Russia carried out the sixth flight test of its new anti-satellite missile system on March 26 at the Plesetsk Cosmodrome, The Diplomat has learned from U.S. defense officials with knowledge of ongoing Russian weapons development.
The test, which involved the system known as PL19/Nudol, was the first to see the direct ascent anti-satellite weapon launched from the transporter-erector-launcher system designed for its eventual deployment, U.S. defense officials familiar with details of the latest test confirmed. The test was the fourth successful flight test of the system.

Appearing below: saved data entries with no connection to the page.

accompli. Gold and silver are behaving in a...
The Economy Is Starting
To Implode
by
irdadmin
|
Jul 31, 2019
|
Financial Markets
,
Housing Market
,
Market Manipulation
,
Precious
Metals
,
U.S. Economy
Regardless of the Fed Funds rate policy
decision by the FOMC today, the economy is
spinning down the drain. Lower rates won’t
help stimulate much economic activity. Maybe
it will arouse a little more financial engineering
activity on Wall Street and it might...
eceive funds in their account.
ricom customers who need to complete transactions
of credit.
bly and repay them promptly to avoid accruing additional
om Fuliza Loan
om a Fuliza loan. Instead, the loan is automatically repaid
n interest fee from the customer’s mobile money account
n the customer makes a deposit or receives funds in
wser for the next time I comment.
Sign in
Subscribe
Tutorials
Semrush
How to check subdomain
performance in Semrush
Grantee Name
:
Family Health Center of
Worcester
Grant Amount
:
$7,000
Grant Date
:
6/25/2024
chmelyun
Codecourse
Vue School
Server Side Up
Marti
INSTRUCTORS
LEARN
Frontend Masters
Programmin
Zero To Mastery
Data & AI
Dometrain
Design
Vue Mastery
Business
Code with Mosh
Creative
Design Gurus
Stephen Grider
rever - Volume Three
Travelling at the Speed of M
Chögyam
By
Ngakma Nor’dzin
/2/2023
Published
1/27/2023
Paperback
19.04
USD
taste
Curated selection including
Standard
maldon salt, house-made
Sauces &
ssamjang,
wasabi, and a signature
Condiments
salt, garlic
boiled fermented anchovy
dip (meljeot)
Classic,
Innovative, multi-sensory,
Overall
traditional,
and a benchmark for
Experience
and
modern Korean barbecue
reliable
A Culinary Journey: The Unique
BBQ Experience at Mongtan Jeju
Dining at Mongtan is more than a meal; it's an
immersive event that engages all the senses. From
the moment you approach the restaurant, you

The Nudol was first successfully tested in late-2015 and is part of a suite of next-generation kinetic interceptor systems in development by Russia, which also include the S-500/55R6M surface-to-air missile system and the A-235 next-generation anti-ballistic missile system, which will replace the A-135 systems that protect Moscow today.
While the Nudol has features in common with midcourse ballistic missile interceptors, U.S. military intelligence assesses the system to be focused primarily on an anti-satellite mission.
Russia also continues to test new modifications of its 53T6 Gazelle nuclear-tipped interceptor. In November 2017, Russia tested a new Gazelle modification, known as the 53T6M, that demonstrated an interception altitude capability of 100 km.
The 53T6M may see deployment around Moscow as early as late-2018.
U.S. officials have raised concerns about parallel Russian and Chinese pursuit of anti-satellite weapon systems. In February 2018, China conducted another test of its KO09/DN-3 midcourse hit-to-kill interceptor against a medium-range ballistic missile target; the DN-3 is also capable of an anti-satellite role.
In his 2018 Worldwide Threat Assessment, U.S. Director of National Intelligence Dan Coats noted that “Both Russia and China continue to pursue antisatellite (ASAT) weapons as a means to reduce US and allied military effectiveness.
“Russia and China aim to have nondestructive and destructive counterspace weapons available for use during a potential future conflict,” he added.
“We assess that, if a future conflict were to occur involving Russia or China, either country would justify attacks against US and allied satellites as necessary to offset any perceived US military advantage derived from military, civil, or commercial space systems,” Coats continued.
In March 2018, U.S. Defense Intelligence Agency Director Lt. Gen. Robert Ashley, speaking to Russia’s pursuit of these weapons, noted that Moscow would “continue to pursue the development of a full range of ground-, air-, or space-based antisatellite weapons as a means to reduce U.S. military effectiveness and control the escalation of conflict if deterrence fails.”